Improving Neural Architecture Search by Minimizing Worst-Case Validation Loss

TMLR Paper2634 Authors

06 May 2024 (modified: 06 Oct 2024)Rejected by TMLREveryoneRevisionsBibTeXCC BY 4.0
Abstract: Neural architecture search (NAS) aims at automatically searching for high-performance architectures and has achieved considerable progress. Existing NAS methods learn architectures by minimizing average-case validation losses.

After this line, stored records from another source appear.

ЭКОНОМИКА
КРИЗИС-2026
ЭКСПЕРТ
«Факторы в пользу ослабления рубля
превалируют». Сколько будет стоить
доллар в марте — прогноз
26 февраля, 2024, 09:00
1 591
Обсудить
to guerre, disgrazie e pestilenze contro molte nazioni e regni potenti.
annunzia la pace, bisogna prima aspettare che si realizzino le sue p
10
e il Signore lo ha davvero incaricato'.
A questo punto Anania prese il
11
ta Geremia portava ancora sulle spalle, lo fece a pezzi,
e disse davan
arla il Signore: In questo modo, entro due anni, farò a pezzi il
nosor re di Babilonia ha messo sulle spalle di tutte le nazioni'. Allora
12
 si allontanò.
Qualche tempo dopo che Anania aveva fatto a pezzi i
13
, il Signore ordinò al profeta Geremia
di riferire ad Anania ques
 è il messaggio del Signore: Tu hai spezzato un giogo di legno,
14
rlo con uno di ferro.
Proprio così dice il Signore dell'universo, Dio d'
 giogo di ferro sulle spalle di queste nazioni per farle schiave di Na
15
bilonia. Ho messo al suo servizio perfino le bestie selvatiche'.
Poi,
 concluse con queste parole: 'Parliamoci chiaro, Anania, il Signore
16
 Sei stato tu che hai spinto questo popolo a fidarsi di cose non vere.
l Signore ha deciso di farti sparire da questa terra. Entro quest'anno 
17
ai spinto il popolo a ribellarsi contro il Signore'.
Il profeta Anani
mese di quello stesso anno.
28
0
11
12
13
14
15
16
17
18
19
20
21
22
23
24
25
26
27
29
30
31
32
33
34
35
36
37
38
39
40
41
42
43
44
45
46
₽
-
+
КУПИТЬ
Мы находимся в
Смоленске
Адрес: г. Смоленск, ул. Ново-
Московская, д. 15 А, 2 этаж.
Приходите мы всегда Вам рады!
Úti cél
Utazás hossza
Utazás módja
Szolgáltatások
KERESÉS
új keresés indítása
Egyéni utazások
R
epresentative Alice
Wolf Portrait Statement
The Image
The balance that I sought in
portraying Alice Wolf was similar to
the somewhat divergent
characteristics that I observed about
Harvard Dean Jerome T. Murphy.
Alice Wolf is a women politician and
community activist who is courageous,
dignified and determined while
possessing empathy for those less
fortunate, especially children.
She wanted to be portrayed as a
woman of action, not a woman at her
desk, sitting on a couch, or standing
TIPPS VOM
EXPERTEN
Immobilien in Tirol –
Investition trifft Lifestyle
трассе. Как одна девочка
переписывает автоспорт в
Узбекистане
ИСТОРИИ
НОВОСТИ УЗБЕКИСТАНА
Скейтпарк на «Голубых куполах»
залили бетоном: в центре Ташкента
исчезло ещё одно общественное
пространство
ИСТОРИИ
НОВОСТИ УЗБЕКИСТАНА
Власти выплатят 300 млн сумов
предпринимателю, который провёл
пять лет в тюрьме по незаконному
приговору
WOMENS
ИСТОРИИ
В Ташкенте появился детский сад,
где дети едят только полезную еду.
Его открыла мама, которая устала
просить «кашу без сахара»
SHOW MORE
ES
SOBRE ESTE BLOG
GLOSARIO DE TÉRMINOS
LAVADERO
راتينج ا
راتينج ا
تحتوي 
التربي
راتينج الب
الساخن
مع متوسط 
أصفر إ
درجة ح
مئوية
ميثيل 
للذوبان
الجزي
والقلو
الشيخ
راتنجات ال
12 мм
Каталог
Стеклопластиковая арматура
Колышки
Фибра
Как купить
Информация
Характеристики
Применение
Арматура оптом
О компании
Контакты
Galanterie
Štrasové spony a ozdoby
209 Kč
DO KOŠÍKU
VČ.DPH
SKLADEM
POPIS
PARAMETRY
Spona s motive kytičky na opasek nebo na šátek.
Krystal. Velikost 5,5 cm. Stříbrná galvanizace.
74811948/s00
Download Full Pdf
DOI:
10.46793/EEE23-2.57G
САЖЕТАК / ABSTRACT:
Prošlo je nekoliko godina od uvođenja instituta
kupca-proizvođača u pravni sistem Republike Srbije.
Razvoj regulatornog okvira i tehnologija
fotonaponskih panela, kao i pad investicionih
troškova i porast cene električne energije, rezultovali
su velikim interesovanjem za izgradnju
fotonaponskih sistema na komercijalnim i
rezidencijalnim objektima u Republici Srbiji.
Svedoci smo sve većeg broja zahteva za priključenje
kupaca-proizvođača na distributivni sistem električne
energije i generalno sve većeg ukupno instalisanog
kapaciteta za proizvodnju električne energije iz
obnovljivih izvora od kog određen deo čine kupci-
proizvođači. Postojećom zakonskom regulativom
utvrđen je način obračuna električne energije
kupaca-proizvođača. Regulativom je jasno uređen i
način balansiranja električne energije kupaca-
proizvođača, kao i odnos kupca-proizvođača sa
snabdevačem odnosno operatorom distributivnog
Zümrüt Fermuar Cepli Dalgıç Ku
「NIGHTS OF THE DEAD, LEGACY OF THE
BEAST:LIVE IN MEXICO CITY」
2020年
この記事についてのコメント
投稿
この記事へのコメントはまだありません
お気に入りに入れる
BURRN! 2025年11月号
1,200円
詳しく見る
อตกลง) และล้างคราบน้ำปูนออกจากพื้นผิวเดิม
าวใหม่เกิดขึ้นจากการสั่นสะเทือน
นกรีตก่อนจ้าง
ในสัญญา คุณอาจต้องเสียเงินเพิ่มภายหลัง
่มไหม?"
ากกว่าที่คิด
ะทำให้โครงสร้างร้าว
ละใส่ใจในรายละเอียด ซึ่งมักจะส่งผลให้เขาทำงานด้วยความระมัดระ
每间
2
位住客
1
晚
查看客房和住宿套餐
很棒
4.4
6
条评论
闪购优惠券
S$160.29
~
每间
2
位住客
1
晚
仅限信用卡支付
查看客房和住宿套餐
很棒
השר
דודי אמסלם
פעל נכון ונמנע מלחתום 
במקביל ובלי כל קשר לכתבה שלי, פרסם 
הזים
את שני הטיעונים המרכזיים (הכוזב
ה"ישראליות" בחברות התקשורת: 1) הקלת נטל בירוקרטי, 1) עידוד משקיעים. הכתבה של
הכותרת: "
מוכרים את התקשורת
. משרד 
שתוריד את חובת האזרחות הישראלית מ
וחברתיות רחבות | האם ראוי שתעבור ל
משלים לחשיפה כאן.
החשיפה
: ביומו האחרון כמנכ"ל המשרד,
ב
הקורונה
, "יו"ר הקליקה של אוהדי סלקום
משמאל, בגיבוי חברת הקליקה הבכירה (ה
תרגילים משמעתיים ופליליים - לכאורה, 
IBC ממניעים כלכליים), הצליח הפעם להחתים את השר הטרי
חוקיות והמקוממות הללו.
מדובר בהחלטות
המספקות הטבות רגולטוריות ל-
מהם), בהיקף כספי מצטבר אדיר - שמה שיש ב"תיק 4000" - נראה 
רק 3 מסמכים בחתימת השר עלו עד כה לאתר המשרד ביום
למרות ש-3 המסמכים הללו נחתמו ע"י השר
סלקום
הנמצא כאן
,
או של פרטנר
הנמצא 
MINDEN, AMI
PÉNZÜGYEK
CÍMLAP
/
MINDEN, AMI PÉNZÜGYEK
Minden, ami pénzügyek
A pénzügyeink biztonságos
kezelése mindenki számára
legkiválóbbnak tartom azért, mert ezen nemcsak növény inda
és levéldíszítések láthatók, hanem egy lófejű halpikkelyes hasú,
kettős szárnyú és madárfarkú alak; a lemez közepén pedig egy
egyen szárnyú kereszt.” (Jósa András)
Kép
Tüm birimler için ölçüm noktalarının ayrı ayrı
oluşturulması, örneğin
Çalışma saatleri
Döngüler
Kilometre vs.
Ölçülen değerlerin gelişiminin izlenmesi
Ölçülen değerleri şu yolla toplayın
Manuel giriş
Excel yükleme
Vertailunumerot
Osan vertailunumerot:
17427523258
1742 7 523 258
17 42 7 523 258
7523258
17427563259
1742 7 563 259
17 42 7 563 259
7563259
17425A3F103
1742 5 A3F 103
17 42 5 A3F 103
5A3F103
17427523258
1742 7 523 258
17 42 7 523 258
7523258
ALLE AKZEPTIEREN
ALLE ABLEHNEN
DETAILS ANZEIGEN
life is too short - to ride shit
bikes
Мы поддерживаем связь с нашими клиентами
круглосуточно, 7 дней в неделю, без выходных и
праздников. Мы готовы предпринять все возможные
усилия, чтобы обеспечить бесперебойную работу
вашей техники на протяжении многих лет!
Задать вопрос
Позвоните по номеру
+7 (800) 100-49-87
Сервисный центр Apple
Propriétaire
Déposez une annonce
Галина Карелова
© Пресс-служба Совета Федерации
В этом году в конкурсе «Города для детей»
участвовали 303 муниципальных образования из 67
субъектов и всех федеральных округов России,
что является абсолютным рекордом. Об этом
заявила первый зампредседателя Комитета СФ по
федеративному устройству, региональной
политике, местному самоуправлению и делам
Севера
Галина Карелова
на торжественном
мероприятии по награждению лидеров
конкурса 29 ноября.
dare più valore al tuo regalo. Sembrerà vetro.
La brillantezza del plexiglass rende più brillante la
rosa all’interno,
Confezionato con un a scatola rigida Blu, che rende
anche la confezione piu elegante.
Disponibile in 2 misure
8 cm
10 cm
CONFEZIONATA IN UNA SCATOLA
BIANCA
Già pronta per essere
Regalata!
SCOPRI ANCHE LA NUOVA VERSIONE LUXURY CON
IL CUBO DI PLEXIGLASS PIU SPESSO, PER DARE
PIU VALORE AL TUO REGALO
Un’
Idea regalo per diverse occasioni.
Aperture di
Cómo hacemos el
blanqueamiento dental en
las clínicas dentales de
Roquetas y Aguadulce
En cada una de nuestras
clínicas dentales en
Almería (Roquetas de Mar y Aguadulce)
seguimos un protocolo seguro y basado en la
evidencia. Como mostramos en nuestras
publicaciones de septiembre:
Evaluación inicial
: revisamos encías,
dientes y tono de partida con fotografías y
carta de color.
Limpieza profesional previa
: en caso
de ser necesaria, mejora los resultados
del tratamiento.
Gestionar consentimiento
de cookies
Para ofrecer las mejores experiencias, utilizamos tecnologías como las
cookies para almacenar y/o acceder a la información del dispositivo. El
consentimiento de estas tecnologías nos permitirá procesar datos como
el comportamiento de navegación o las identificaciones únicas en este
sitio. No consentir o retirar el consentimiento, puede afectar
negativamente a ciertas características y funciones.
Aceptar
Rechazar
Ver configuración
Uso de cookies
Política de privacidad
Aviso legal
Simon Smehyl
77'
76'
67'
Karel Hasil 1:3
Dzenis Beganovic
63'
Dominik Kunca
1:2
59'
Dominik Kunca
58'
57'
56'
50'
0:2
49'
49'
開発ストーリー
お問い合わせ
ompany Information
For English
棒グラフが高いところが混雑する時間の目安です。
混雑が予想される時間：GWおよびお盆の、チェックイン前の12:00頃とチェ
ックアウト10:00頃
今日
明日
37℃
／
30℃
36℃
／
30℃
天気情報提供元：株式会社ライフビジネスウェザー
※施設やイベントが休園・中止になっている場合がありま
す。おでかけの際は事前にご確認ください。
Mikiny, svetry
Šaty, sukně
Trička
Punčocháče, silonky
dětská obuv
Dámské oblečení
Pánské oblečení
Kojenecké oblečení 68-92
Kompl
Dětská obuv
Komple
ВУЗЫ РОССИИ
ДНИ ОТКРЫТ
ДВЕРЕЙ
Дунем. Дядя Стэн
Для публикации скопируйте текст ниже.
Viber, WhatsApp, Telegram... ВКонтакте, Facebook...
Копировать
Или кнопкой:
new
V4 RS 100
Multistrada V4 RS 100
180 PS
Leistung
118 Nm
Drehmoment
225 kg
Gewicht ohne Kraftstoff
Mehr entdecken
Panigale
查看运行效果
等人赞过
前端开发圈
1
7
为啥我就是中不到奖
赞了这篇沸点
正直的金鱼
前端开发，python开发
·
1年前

As a result, the searched architectures are less capable of making correct predictions under worst-case scenarios. To address this problem, we propose a framework which leverages a deep generative model to generate adversarial validation examples to measure the worst-case validation performance of an architecture and improves the architecture by minimizing the loss on the generated adversarial validation data. Our framework is based on multi-level optimization, which performs multiple learning stages end-to-end. Experiments on a variety of datasets demonstrate the effectiveness of our method.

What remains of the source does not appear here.